Still, Dozier contacted the U.S. Embassy for information about the vase.
Dozier later learned the vase is actually a ceremonial urn from an ancient Mayan community.
On Tuesday, Mexico's ambassador to the U.S., Esteban Moctezuma Barragán, thanked Dozier for her "generosity" in getting the artifact back.
He said the vase would be reunited with other Mayan antiquities at the country's Museum of Anthropology.
Anna Lee Dozier standing in front of a table of artifacts next to Armando Arriazola and Esteban Moctezuma Barragán. View image in full screen
Photo of Anna Lee Dozier (center) with Armando Arriazola (left) and Esteban Moctezuma Barragán (right), director of the Mexican Cultural Institute in Washington, D.C. Dozier's Mayan vase was returned to Mexico and will be displayed in the country's Museum of Anthropology.
Dozier told WUSA9 she is "thrilled" to have the vase returned.
"I want it to go back to its rightful place and where it belongs," she said.
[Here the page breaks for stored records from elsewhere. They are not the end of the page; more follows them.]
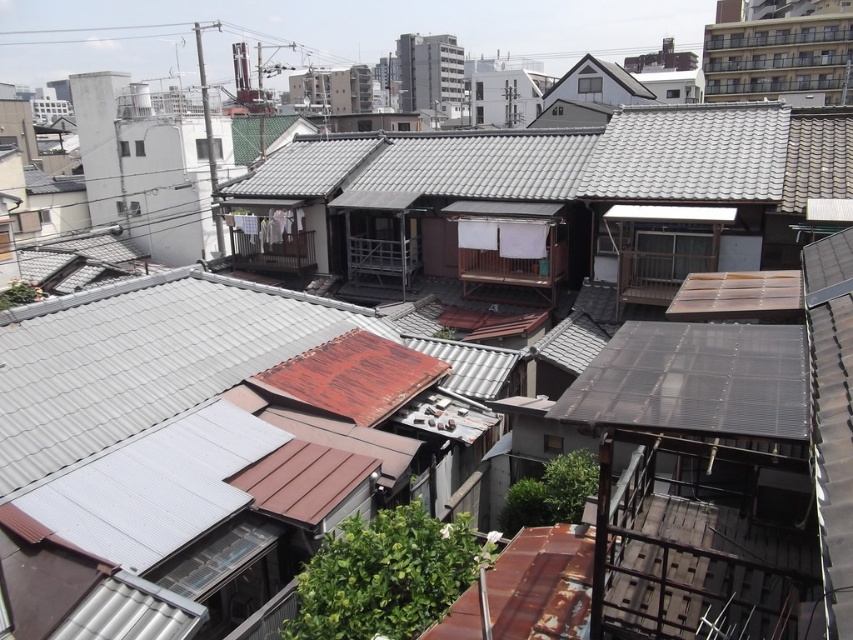 You are a delivery drone flying over the urban residential area. You need to deliver a package to a location behind both point (751, 172) and point (676, 362). Can you determine which direction you should fly to reach the target location?

Point (751, 172) is behind point (676, 362). To reach a location behind both points, you should fly further away from the drone in the direction beyond point (751, 172). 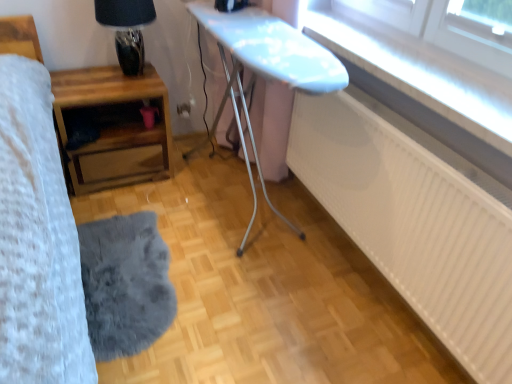 Measure the distance between matte glass table lamp at upper left and camera.

matte glass table lamp at upper left and camera are 1.93 meters apart from each other.

Locate an element on the screen. The image size is (512, 384). gray fluffy mat at lower left is located at coordinates (125, 284).

Between point (106, 8) and point (121, 258), which one is positioned behind?

The point (121, 258) is farther from the camera.

Where is `table lamp on the left side of gray fluffy mat at lower left`? The height and width of the screenshot is (384, 512). table lamp on the left side of gray fluffy mat at lower left is located at coordinates (127, 29).

Is matte glass table lamp at upper left aimed at gray fluffy mat at lower left?

No.

Is matte glass table lamp at upper left not inside gray fluffy mat at lower left?

matte glass table lamp at upper left lies outside gray fluffy mat at lower left's area.

Is transparent glass window at upper right outside of white matte radiator at lower right?

Yes, transparent glass window at upper right is located beyond the bounds of white matte radiator at lower right.

Looking at this image, from a real-world perspective, is transparent glass window at upper right beneath white matte radiator at lower right?

No, from a real-world perspective, transparent glass window at upper right is not under white matte radiator at lower right.

Between transparent glass window at upper right and white matte radiator at lower right, which one has smaller width?

white matte radiator at lower right.

From the image's perspective, who appears lower, transparent glass window at upper right or white matte radiator at lower right?

From the image's view, white matte radiator at lower right is below.

Considering the sizes of objects gray fluffy mat at lower left and white matte radiator at lower right in the image provided, who is thinner, gray fluffy mat at lower left or white matte radiator at lower right?

Thinner between the two is white matte radiator at lower right.

Measure the distance between gray fluffy mat at lower left and white matte radiator at lower right.

The distance of gray fluffy mat at lower left from white matte radiator at lower right is 3.42 feet.

In the image, is gray fluffy mat at lower left positioned in front of or behind white matte radiator at lower right?

gray fluffy mat at lower left is behind white matte radiator at lower right.

Which is in front, point (97, 266) or point (444, 183)?

The point (444, 183) is closer.

Is transparent glass window at upper right beside wooden nightstand at left, which appears as the first table when viewed from the left?

No, transparent glass window at upper right is not next to wooden nightstand at left, which appears as the first table when viewed from the left.

Does transparent glass window at upper right have a larger size compared to wooden nightstand at left, which ranks as the second table in right-to-left order?

Actually, transparent glass window at upper right might be smaller than wooden nightstand at left, which ranks as the second table in right-to-left order.

Considering the points (492, 114) and (85, 189), which point is in front, point (492, 114) or point (85, 189)?

Point (492, 114)

Does transparent glass window at upper right have a lesser height compared to wooden nightstand at left, which ranks as the second table in right-to-left order?

Yes.

Consider the image. Is white matte radiator at lower right far from wooden nightstand at left, which ranks as the second table in right-to-left order?

Yes.

Is white matte radiator at lower right inside the boundaries of wooden nightstand at left, which ranks as the second table in right-to-left order, or outside?

white matte radiator at lower right is not inside wooden nightstand at left, which ranks as the second table in right-to-left order, it's outside.

Can you confirm if white matte radiator at lower right is positioned to the left of wooden nightstand at left, which ranks as the second table in right-to-left order?

Incorrect, white matte radiator at lower right is not on the left side of wooden nightstand at left, which ranks as the second table in right-to-left order.

Between white matte radiator at lower right and wooden nightstand at left, which appears as the first table when viewed from the left, which one has larger size?

white matte radiator at lower right.

Is white glossy ironing board at center, the second table viewed from the left, inside or outside of wooden nightstand at left, which ranks as the second table in right-to-left order?

white glossy ironing board at center, the second table viewed from the left, is located beyond the bounds of wooden nightstand at left, which ranks as the second table in right-to-left order.

In terms of size, does white glossy ironing board at center, which appears as the first table when viewed from the right, appear bigger or smaller than wooden nightstand at left, which appears as the first table when viewed from the left?

Considering their sizes, white glossy ironing board at center, which appears as the first table when viewed from the right, takes up more space than wooden nightstand at left, which appears as the first table when viewed from the left.

Find the location of `table on the right of wooden nightstand at left, which ranks as the second table in right-to-left order`. table on the right of wooden nightstand at left, which ranks as the second table in right-to-left order is located at coordinates (267, 68).

Is white glossy ironing board at center, the second table viewed from the left, shorter than wooden nightstand at left, which appears as the first table when viewed from the left?

No, white glossy ironing board at center, the second table viewed from the left, is not shorter than wooden nightstand at left, which appears as the first table when viewed from the left.

In the scene shown: Would you say white matte radiator at lower right is a long distance from white glossy ironing board at center, the second table viewed from the left?

They are positioned close to each other.

Considering the sizes of objects white matte radiator at lower right and white glossy ironing board at center, the second table viewed from the left, in the image provided, who is shorter, white matte radiator at lower right or white glossy ironing board at center, the second table viewed from the left,?

Standing shorter between the two is white matte radiator at lower right.

Is white matte radiator at lower right facing away from white glossy ironing board at center, which appears as the first table when viewed from the right?

No, white matte radiator at lower right's orientation is not away from white glossy ironing board at center, which appears as the first table when viewed from the right.

Locate an element on the screen. The image size is (512, 384). table lamp located on the left of gray fluffy mat at lower left is located at coordinates (127, 29).

Image resolution: width=512 pixels, height=384 pixels. I want to click on radiator beneath the transparent glass window at upper right (from a real-world perspective), so click(415, 219).

Considering their positions, is gray fluffy mat at lower left positioned closer to white glossy ironing board at center, which appears as the first table when viewed from the right, than matte glass table lamp at upper left?

Based on the image, matte glass table lamp at upper left appears to be nearer to white glossy ironing board at center, which appears as the first table when viewed from the right.

Considering their positions, is transparent glass window at upper right positioned closer to matte glass table lamp at upper left than white matte radiator at lower right?

transparent glass window at upper right lies closer to matte glass table lamp at upper left than the other object.

Considering their positions, is wooden nightstand at left, which ranks as the second table in right-to-left order, positioned closer to transparent glass window at upper right than gray fluffy mat at lower left?

wooden nightstand at left, which ranks as the second table in right-to-left order, is closer to transparent glass window at upper right.

Looking at the image, which one is located further to gray fluffy mat at lower left, matte glass table lamp at upper left or white glossy ironing board at center, the second table viewed from the left?

matte glass table lamp at upper left lies further to gray fluffy mat at lower left than the other object.

Estimate the real-world distances between objects in this image. Which object is further from white matte radiator at lower right, white glossy ironing board at center, which appears as the first table when viewed from the right, or gray fluffy mat at lower left?

gray fluffy mat at lower left.

Which object lies further to the anchor point gray fluffy mat at lower left, matte glass table lamp at upper left or wooden nightstand at left, which ranks as the second table in right-to-left order?

matte glass table lamp at upper left.

Estimate the real-world distances between objects in this image. Which object is further from white matte radiator at lower right, transparent glass window at upper right or gray fluffy mat at lower left?

gray fluffy mat at lower left lies further to white matte radiator at lower right than the other object.

Based on their spatial positions, is matte glass table lamp at upper left or gray fluffy mat at lower left further from white glossy ironing board at center, which appears as the first table when viewed from the right?

gray fluffy mat at lower left is further to white glossy ironing board at center, which appears as the first table when viewed from the right.

The width and height of the screenshot is (512, 384). Find the location of `table between wooden nightstand at left, which appears as the first table when viewed from the left, and transparent glass window at upper right`. table between wooden nightstand at left, which appears as the first table when viewed from the left, and transparent glass window at upper right is located at coordinates (267, 68).

Locate an element on the screen. mat between wooden nightstand at left, which ranks as the second table in right-to-left order, and white matte radiator at lower right from left to right is located at coordinates (125, 284).

Find the location of a particular element. table between matte glass table lamp at upper left and transparent glass window at upper right from left to right is located at coordinates (267, 68).

Locate an element on the screen. table situated between gray fluffy mat at lower left and white matte radiator at lower right from left to right is located at coordinates (267, 68). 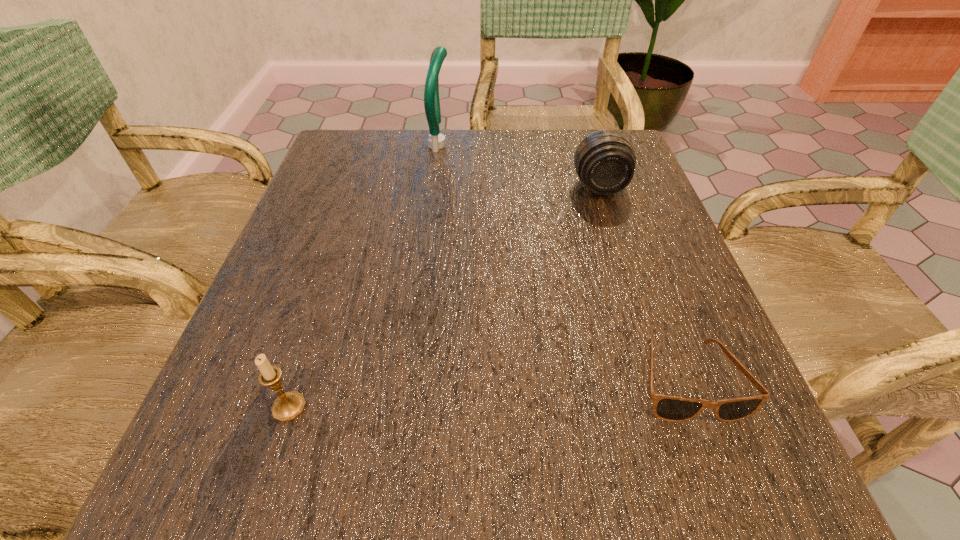 Find the location of `free space at the near right corner of the desktop`. free space at the near right corner of the desktop is located at coordinates (676, 460).

Locate an element on the screen. The height and width of the screenshot is (540, 960). vacant space that's between the sunglasses and the third object from right to left is located at coordinates (564, 263).

I want to click on vacant area that lies between the candle holder and the second object from left to right, so click(365, 276).

Locate an element on the screen. The height and width of the screenshot is (540, 960). vacant space in between the leftmost object and the sunglasses is located at coordinates (489, 394).

Find the location of a particular element. vacant space that's between the bottle opener and the third nearest object is located at coordinates (520, 166).

At what (x,y) coordinates should I click in order to perform the action: click on free space between the candle holder and the telephoto lens. Please return your answer as a coordinate pair (x, y). The height and width of the screenshot is (540, 960). Looking at the image, I should click on (444, 297).

Locate an element on the screen. This screenshot has height=540, width=960. vacant space that's between the third nearest object and the bottle opener is located at coordinates (520, 166).

Locate an element on the screen. vacant space that is in between the shortest object and the telephoto lens is located at coordinates (643, 284).

Where is `unoccupied area between the sunglasses and the bottle opener`? The image size is (960, 540). unoccupied area between the sunglasses and the bottle opener is located at coordinates (564, 263).

At what (x,y) coordinates should I click in order to perform the action: click on vacant point located between the telephoto lens and the bottle opener. Please return your answer as a coordinate pair (x, y). This screenshot has width=960, height=540. Looking at the image, I should click on (520, 166). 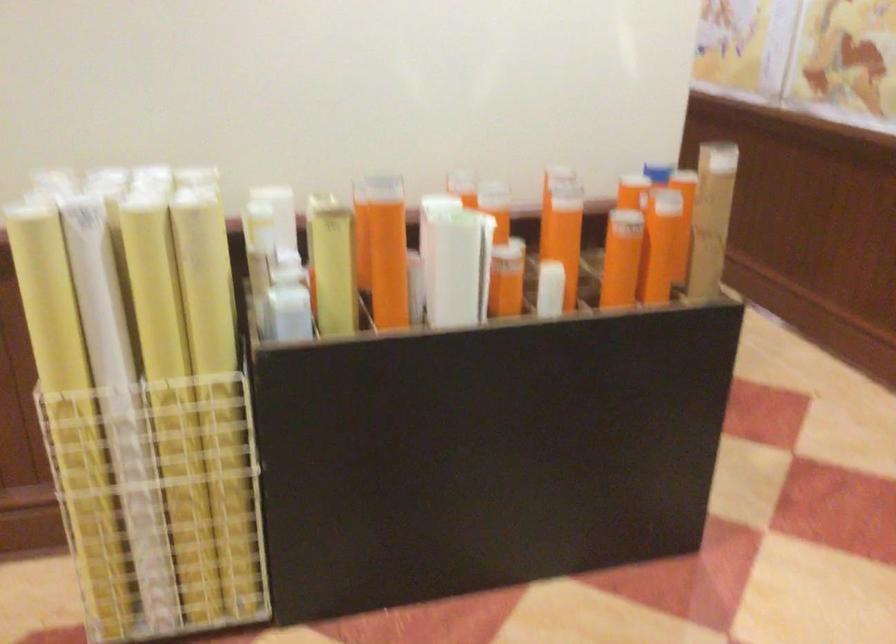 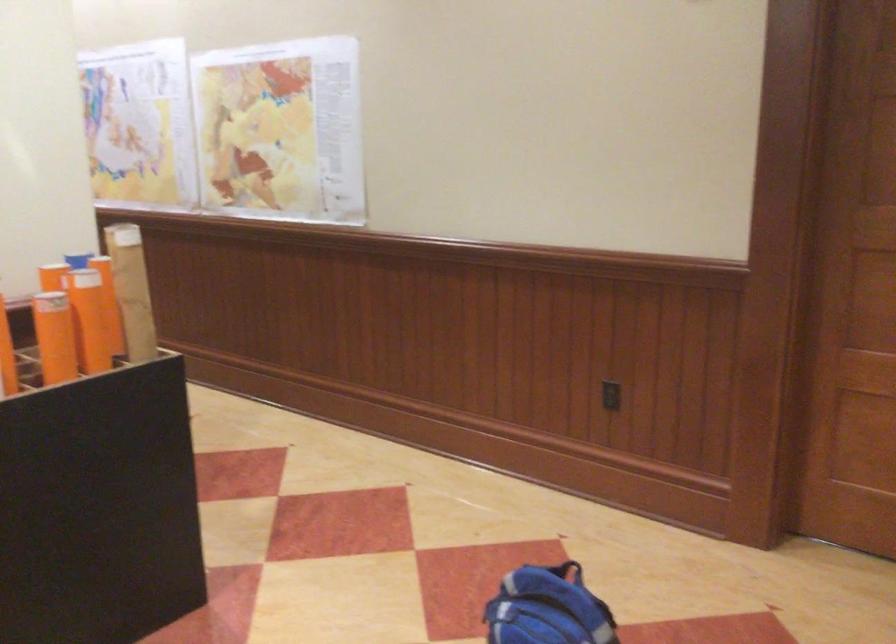 Where in the second image is the point corresponding to (686,216) from the first image?

(132, 290)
Dozier admitted she wanted the artifact "out of her house" because she has three young sons and was "scared that 2,000 years later, I would be the one destroying it!" She's not the only person who has found a priceless, historical object for sale at a thrift store. In 2018, an art collector in Texas discovered a 2,000-year-old Roman marble statue at his local Goodwill and purchased it for $35. The statue previously resided inside a full-scale model of a villa of Pompeii in Aschaffenburg, Germany, but was stolen from the country during World War II.